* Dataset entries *

-.-.-

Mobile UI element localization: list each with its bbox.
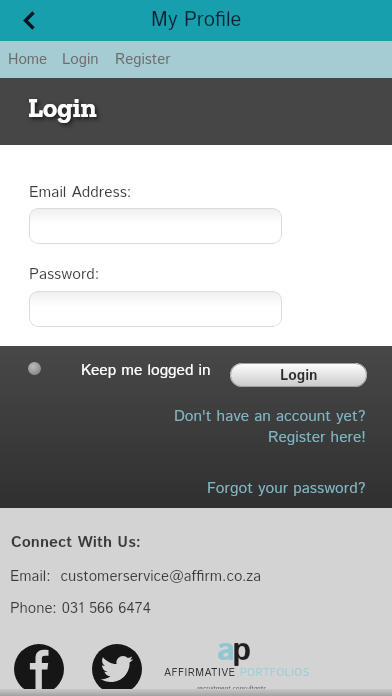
staticText: Home [8,49,48,71]
staticText: Email: customerservice@affirm.co.za [10,566,262,588]
button[interactable]: Register here! [268,426,366,448]
staticText: My Profile [151,6,242,35]
button[interactable] [29,291,282,327]
button[interactable]: Forgot your password? [207,477,366,499]
button[interactable]: Login [56,41,93,78]
staticText: Password: [29,263,100,285]
staticText: Connect With Us: [11,531,141,553]
staticText: recruitment consultants [197,684,266,693]
staticText: Keep me logged in [81,359,211,381]
staticText: Phone: 031 566 6474 [10,598,151,620]
staticText: Login [28,92,97,124]
staticText: p [232,627,252,675]
staticText: AFFIRMATIVE [164,665,240,680]
staticText: Login [280,365,318,386]
staticText: Login [62,49,99,71]
button[interactable] [29,208,282,244]
staticText: Register [115,49,171,71]
button[interactable] [14,644,64,694]
staticText: a [217,627,236,675]
button[interactable]: Login [230,363,367,387]
button[interactable] [0,0,40,40]
staticText: PORTFOLIOS [240,665,310,680]
button[interactable]: Home [2,41,42,78]
button[interactable] [92,644,142,694]
staticText: Email Address: [29,181,132,203]
button[interactable]: Don't have an account yet? [174,405,366,427]
button[interactable]: Register [109,41,165,78]
button[interactable] [20,354,48,382]
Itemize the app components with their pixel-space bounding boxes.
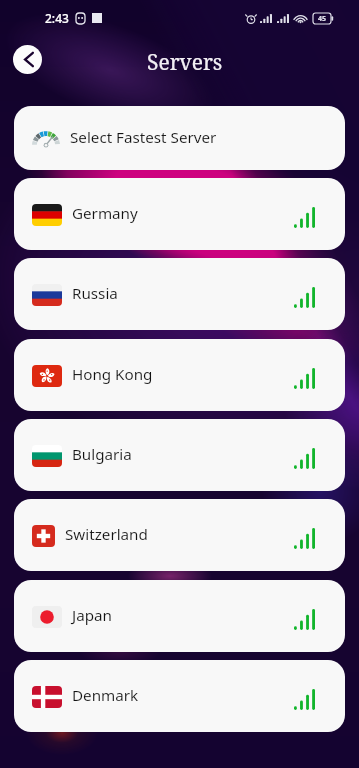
staticText: Servers xyxy=(147,48,223,77)
staticText: 45 xyxy=(318,14,327,24)
staticText: 2:43 xyxy=(45,10,69,26)
staticText: Hong Kong xyxy=(72,364,153,385)
staticText: Russia xyxy=(72,283,118,304)
staticText: Switzerland xyxy=(65,524,148,545)
button[interactable]: Russia xyxy=(14,258,345,330)
button[interactable]: Germany xyxy=(14,178,345,250)
staticText: Japan xyxy=(72,605,112,626)
button[interactable]: Japan xyxy=(14,580,345,652)
staticText: Bulgaria xyxy=(72,444,132,465)
staticText: Germany xyxy=(72,203,138,224)
staticText: Denmark xyxy=(72,685,139,706)
button[interactable]: Switzerland xyxy=(14,499,345,571)
button[interactable]: Denmark xyxy=(14,660,345,732)
button[interactable]: Back xyxy=(13,45,42,74)
staticText: Select Fastest Server xyxy=(70,127,217,148)
button[interactable]: Hong Kong xyxy=(14,339,345,411)
button[interactable]: Bulgaria xyxy=(14,419,345,491)
button[interactable]: Select Fastest Server xyxy=(14,106,345,170)
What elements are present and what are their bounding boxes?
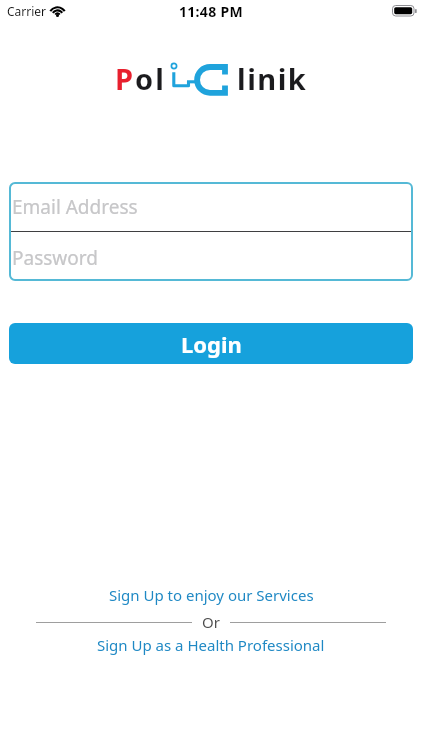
staticText: 11:48 PM [179, 2, 243, 21]
staticText: Password [12, 245, 98, 271]
staticText: Login [181, 329, 242, 359]
button[interactable]: Password [9, 232, 413, 281]
staticText: Or [202, 612, 220, 632]
button[interactable]: Sign Up as a Health Professional [97, 635, 325, 655]
staticText: Sign Up to enjoy our Services [109, 585, 314, 605]
button[interactable]: Sign Up to enjoy our Services [109, 585, 314, 605]
staticText: Carrier [7, 3, 47, 19]
button[interactable]: Login [9, 323, 413, 364]
staticText: Sign Up as a Health Professional [97, 635, 325, 655]
button[interactable]: Email Address [9, 182, 413, 231]
staticText: linik [237, 59, 308, 98]
staticText: Email Address [12, 194, 138, 220]
staticText: Pol [115, 59, 166, 98]
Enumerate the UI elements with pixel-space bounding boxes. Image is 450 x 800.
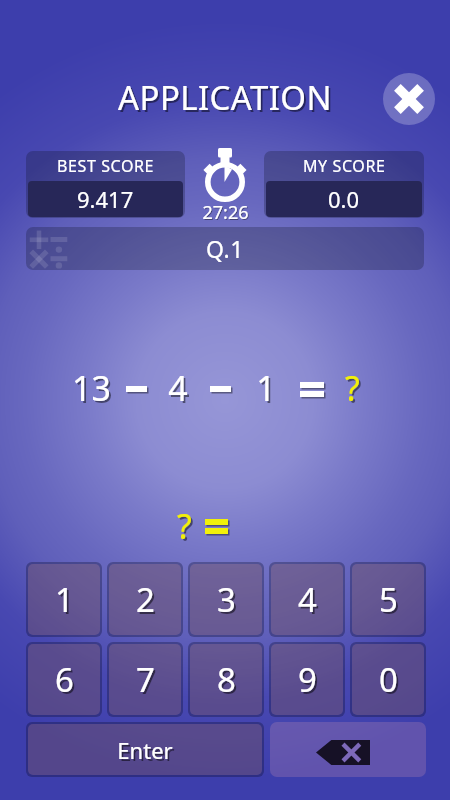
staticText: 7 — [138, 659, 157, 704]
staticText: Enter — [117, 735, 173, 765]
staticText: 1 — [57, 579, 76, 624]
button[interactable]: 8 — [190, 644, 262, 715]
staticText: 1 — [258, 367, 278, 413]
staticText: 3 — [217, 577, 236, 622]
staticText: 4 — [168, 365, 188, 411]
button[interactable]: 7 — [109, 644, 181, 715]
staticText: ? — [347, 367, 362, 413]
staticText: 3 — [219, 579, 238, 624]
staticText: 27:26 — [203, 201, 250, 226]
staticText: ? — [177, 503, 192, 549]
staticText: Enter — [119, 737, 175, 767]
button[interactable]: MY SCORE — [264, 151, 424, 218]
staticText: 9 — [298, 657, 317, 702]
button[interactable]: 1 — [28, 564, 100, 635]
staticText: 27:26 — [202, 200, 249, 225]
staticText: 4 — [298, 577, 317, 622]
staticText: 9.417 — [77, 184, 134, 214]
staticText: BEST SCORE — [57, 155, 155, 177]
staticText: 9 — [300, 659, 319, 704]
staticText: 4 — [170, 367, 190, 413]
button[interactable]: 6 — [28, 644, 100, 715]
button[interactable]: Backspace — [270, 722, 426, 777]
button[interactable]: 0 — [352, 644, 424, 715]
staticText: 0 — [379, 657, 398, 702]
button[interactable]: Close — [383, 73, 435, 125]
staticText: APPLICATION — [120, 77, 334, 122]
staticText: 2 — [138, 579, 157, 624]
button[interactable]: 9 — [271, 644, 343, 715]
staticText: 6 — [57, 659, 76, 704]
button[interactable]: Enter — [28, 724, 262, 775]
staticText: 8 — [219, 659, 238, 704]
staticText: 0 — [381, 659, 400, 704]
button[interactable]: 4 — [271, 564, 343, 635]
staticText: 8 — [217, 657, 236, 702]
staticText: 4 — [300, 579, 319, 624]
staticText: 1 — [55, 577, 74, 622]
staticText: 5 — [379, 577, 398, 622]
staticText: 5 — [381, 579, 400, 624]
button[interactable]: 5 — [352, 564, 424, 635]
staticText: 13 — [72, 365, 111, 411]
staticText: ? — [179, 505, 194, 551]
button[interactable]: 2 — [109, 564, 181, 635]
button[interactable]: Q.1 — [26, 227, 424, 270]
button[interactable]: BEST SCORE — [26, 151, 185, 218]
staticText: 6 — [55, 657, 74, 702]
staticText: 7 — [136, 657, 155, 702]
staticText: 1 — [256, 365, 276, 411]
staticText: 2 — [136, 577, 155, 622]
button[interactable]: 3 — [190, 564, 262, 635]
staticText: MY SCORE — [303, 155, 386, 177]
staticText: 13 — [74, 367, 113, 413]
staticText: APPLICATION — [118, 75, 332, 120]
staticText: Q.1 — [206, 233, 244, 264]
staticText: 0.0 — [328, 184, 360, 214]
staticText: ? — [345, 365, 360, 411]
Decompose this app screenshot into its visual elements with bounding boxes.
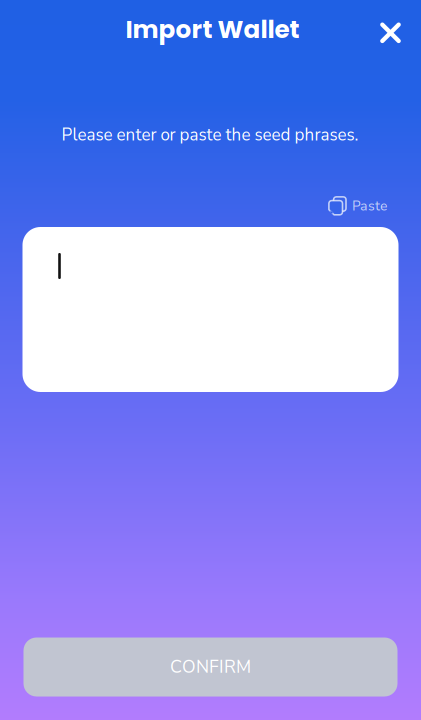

-.-.-

* WHAT IS BEING ASKED *
Lines from the entries that contain the string "enjoy" are what must be copied.

* EXPECTED OUTPUT *
staticText: Sign Up to enjoy our Services [109, 585, 314, 605]
button[interactable]: Sign Up to enjoy our Services [109, 585, 314, 605]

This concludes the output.